- [Exercise details] From the data, return each line holding the word "episode".

- [Page images and extracted text]

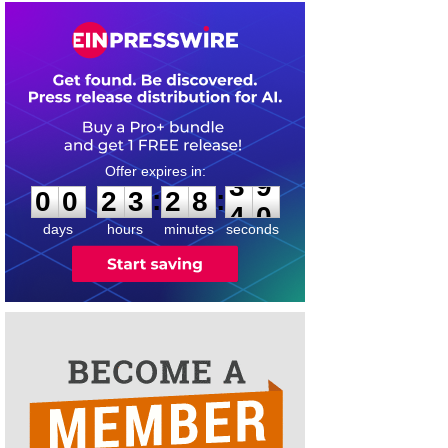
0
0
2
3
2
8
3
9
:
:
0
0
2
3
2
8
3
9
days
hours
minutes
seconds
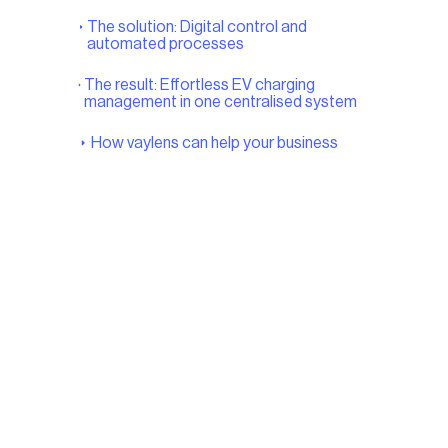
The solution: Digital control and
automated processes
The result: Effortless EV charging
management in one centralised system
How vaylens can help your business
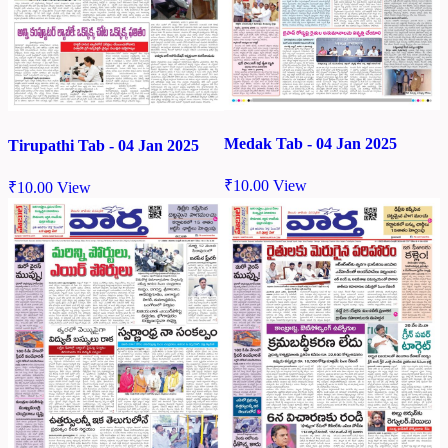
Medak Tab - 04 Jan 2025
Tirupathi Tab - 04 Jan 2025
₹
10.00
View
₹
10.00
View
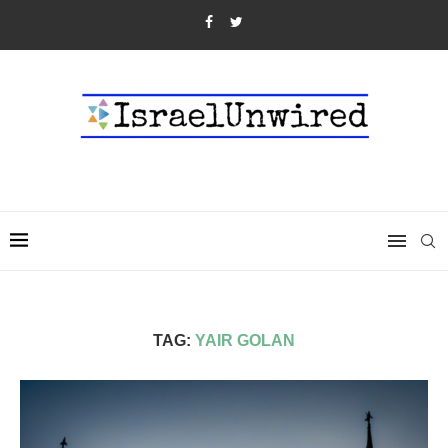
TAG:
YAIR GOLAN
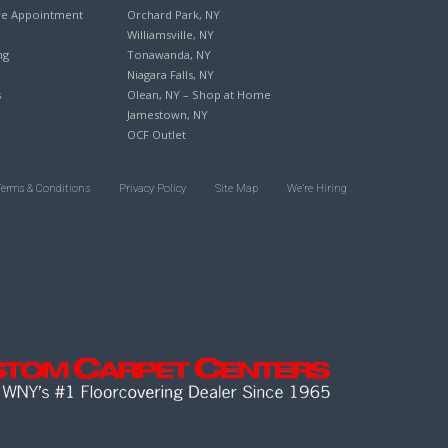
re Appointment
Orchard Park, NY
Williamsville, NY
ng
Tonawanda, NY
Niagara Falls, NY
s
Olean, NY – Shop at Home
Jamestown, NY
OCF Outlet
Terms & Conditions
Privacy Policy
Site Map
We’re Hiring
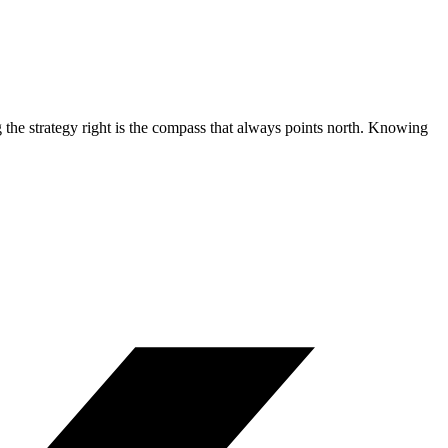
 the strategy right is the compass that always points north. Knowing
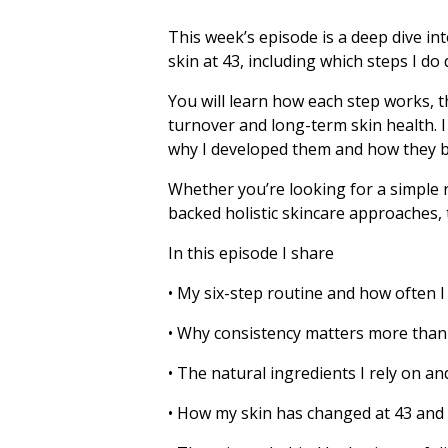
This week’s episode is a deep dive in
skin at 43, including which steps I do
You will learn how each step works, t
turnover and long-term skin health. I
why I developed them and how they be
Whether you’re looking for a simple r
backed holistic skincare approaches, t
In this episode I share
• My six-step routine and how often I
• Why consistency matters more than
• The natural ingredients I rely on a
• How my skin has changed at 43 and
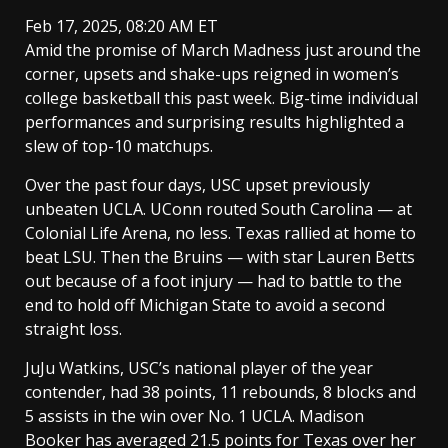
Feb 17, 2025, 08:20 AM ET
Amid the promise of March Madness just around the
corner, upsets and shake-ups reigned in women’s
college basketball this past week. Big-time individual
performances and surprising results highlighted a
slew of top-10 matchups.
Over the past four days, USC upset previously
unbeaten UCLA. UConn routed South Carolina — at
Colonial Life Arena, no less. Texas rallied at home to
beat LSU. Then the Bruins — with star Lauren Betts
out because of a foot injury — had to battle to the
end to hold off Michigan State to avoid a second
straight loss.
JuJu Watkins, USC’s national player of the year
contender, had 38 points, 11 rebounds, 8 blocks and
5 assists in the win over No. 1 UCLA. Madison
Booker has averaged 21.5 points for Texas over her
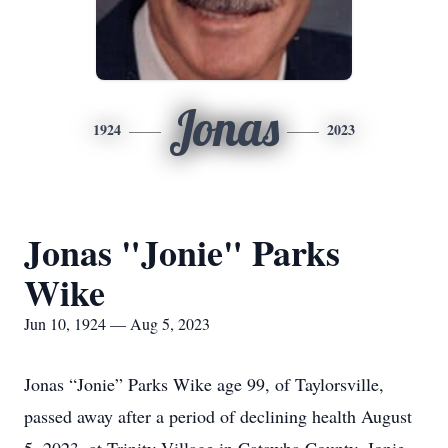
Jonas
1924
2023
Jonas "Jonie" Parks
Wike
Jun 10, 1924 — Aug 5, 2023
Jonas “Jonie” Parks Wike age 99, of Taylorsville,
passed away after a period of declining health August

- [Response for this exercise]
This week’s episode is a deep dive in
In this episode I share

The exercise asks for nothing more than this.